Do seu portfólio visual nasceram duas exposições, inauguradas em duas galerias londrinas, no ano de 2000, apenas com um dia de diferença: Tara, composta por fotografias da sua amiga e Diary, uma das mais complexas e fortes do seu trabalho, com fotografias profundamente intímas de familiares, amigos, lugares e momentos da sua vida, por vezes inusitados, como Jim fotografado a sangrar da cara, provavelmente depois de uma luta, ou a cadela que morde furiosamente os cabelos de uma boneca suja.

Estéticamente desequilibradas, mas não menos cativantes, sem quaisquer retoques e sem tempos de reacção, as vidas que Day capta através da sua lente revelam muitas vezes as pessoas em momentos em que elas se permitiriam ser as únicas observadoras de si próprias. Existe algo de voyeur nas suas obras, algo que obriga a espreitar pelo buraco da fechadura para ver o que se passa dentro de portas, dentro de cada pessoa.

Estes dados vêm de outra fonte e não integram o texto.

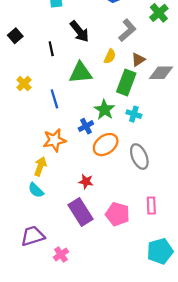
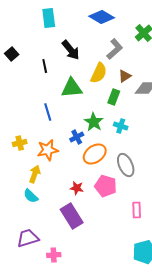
yellow semicircle: (110, 56) -> (99, 73), size x1.5
green rectangle: (126, 83) -> (114, 97), size x0.7
yellow cross: (24, 84) -> (20, 143), moved, turned 32
pink pentagon: (118, 214) -> (106, 186), moved
pink cross: (61, 254) -> (54, 255), turned 32

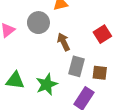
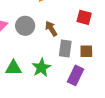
gray circle: (38, 23) -> (25, 26), moved
red square: (102, 34) -> (84, 17), turned -35

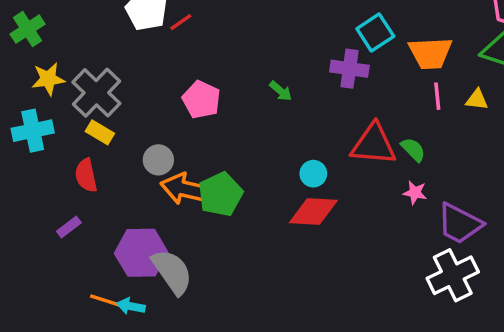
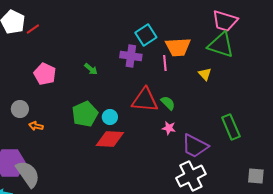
pink line: (437, 96) -> (165, 63), moved
yellow triangle: (477, 100) -> (205, 74), turned 40
orange arrow: (186, 189) -> (36, 126), size x0.5
green pentagon: (220, 194) -> (85, 114), moved

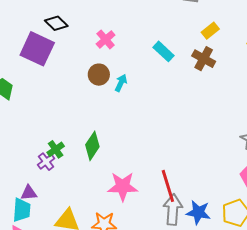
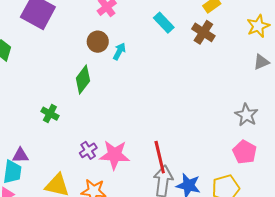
green diamond: (92, 146) -> (83, 80), moved
green cross: (56, 149) -> (50, 114), turned -30
purple cross: (46, 162) -> (88, 150), moved

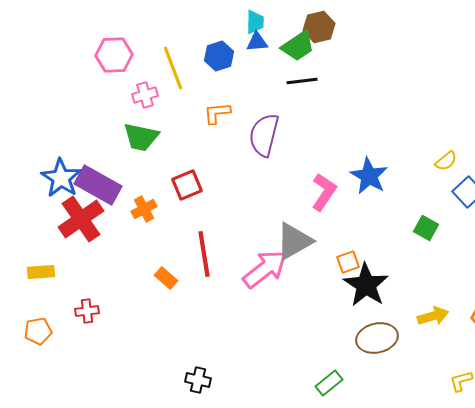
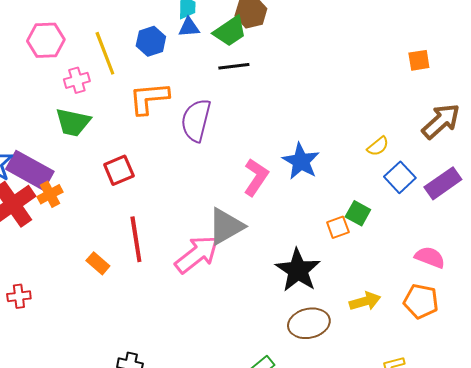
orange L-shape: (217, 113) -> (149, 98), size x1.5
orange cross: (144, 209) -> (50, 194), moved
orange square: (348, 262) -> (338, 227), moved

Lado a lado com a fotografia intimista, Corinne desenvolveu um outro tipo de trabalho, um pouco antagónico do primeiro, fotografando inúmeros editoriais de moda e desfiles, algo que ela própria admitia não gostar.

Especialmente porque o lado belo e sexual, de negócio da moda, não lhe permitia criar imagens fortes como pretendia. Em 1993, um editorial para a Vogue inglesa, onde Kate Moss aparecia no seu próprio apartamento, causou algum burburinho no meio, pela sua expressão crua, não-tratada e pouco glamurosa.

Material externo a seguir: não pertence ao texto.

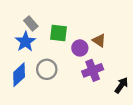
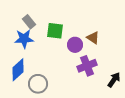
blue star: (25, 42) -> (24, 39), turned 30
gray circle: (47, 69) -> (38, 84), moved

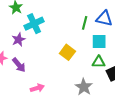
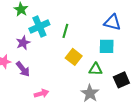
green line: (85, 23) -> (65, 31), moved
green triangle: (99, 62) -> (96, 69), moved

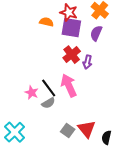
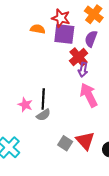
red cross: (72, 55) -> (79, 57), moved
pink arrow: (69, 86) -> (89, 95), moved
black line: (49, 88) -> (43, 99), turned 42

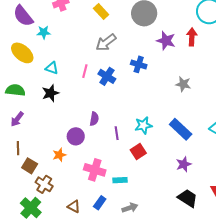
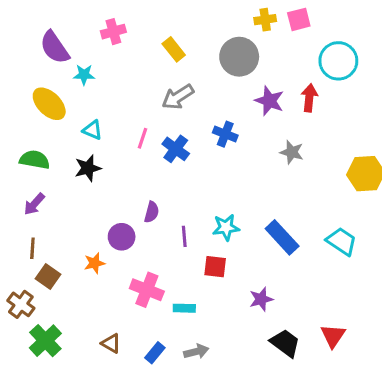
gray star: (183, 84) -> (292, 152), moved
red square: (138, 152) -> (215, 267), turned 35
purple star: (184, 164) -> (261, 299), moved
brown cross: (44, 184) -> (21, 304), moved
blue rectangle: (100, 203) -> (155, 353), moved

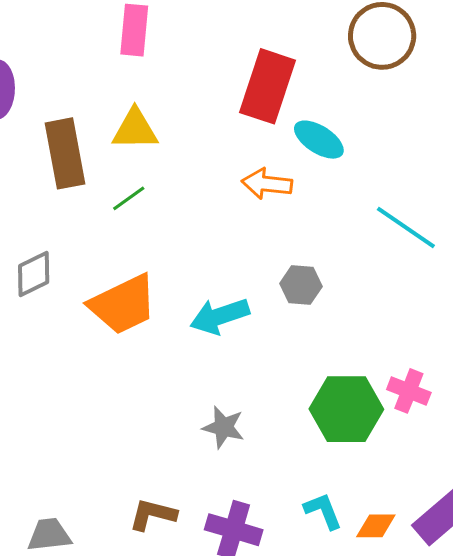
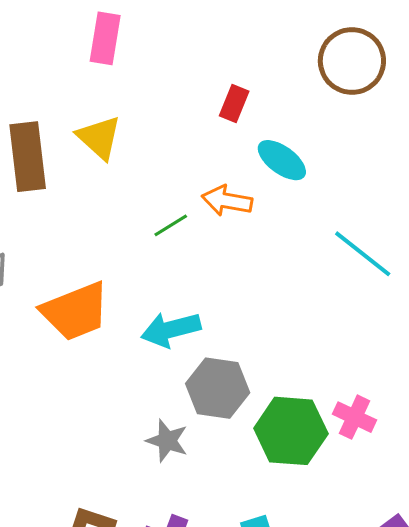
red rectangle: (267, 86) -> (234, 104), size x0.5
yellow triangle: (135, 129) -> (99, 138), turned 39
green line: (129, 198) -> (171, 225), moved
gray hexagon: (301, 285) -> (218, 388), moved, size x1.5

Corinne afastou-se e cortou relações com a Vogue, dedicando-se à sua outra fotografias, reaparecendo em cena no mundo da moda apenas sete anos mais tarde, quando passou a colaborar com a Vogue Inglesa, Italiana e Japonesa regularmente. O pacto que fez com a Moda, teve como principal razão, o dinheiro que conseguia com as suas produções, já que Day mantinha as suas crenças na falsidade e brevidade dos retratos perfeitos, através dos quais pretendeu sempre mostrar como a beleza das modelos, os vestidos e os fabulosos cenários pudessem e fossem desaparecer a qualquer momento.

Corinne Day faleceu a 27 de Agosto deste ano, após um longo período de doença. Os seus retratos intimistas e as suas produções de moda marcaram toda uma estética fotográfica, obrigando-nos a entender que nem sempre a beleza é alegre e que nem sempre a tristeza e o nosso dia-a-dia são indignos de serem memoráveis. Day trasmutou momentos intímos e dolorosos, pouco felizes ou mesmo sem qualquer relevância visual, em algo que marca profundamente o ser humano, algo tão básico mas ao mesmo tempo tão ilustre como os momentos banais que vivemos.